Exercise instructions:
Return each record shown below exactly, with none omitted.

Input data:

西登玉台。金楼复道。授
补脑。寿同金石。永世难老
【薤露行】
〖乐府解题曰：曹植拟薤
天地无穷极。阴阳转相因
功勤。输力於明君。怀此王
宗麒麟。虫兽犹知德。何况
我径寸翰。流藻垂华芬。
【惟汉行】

Solution:
西登玉台。金楼复道。授
补脑。寿同金石。永世难老
【薤露行】
〖乐府解题曰：曹植拟薤
天地无穷极。阴阳转相因
功勤。输力於明君。怀此王
宗麒麟。虫兽犹知德。何况
我径寸翰。流藻垂华芬。
【惟汉行】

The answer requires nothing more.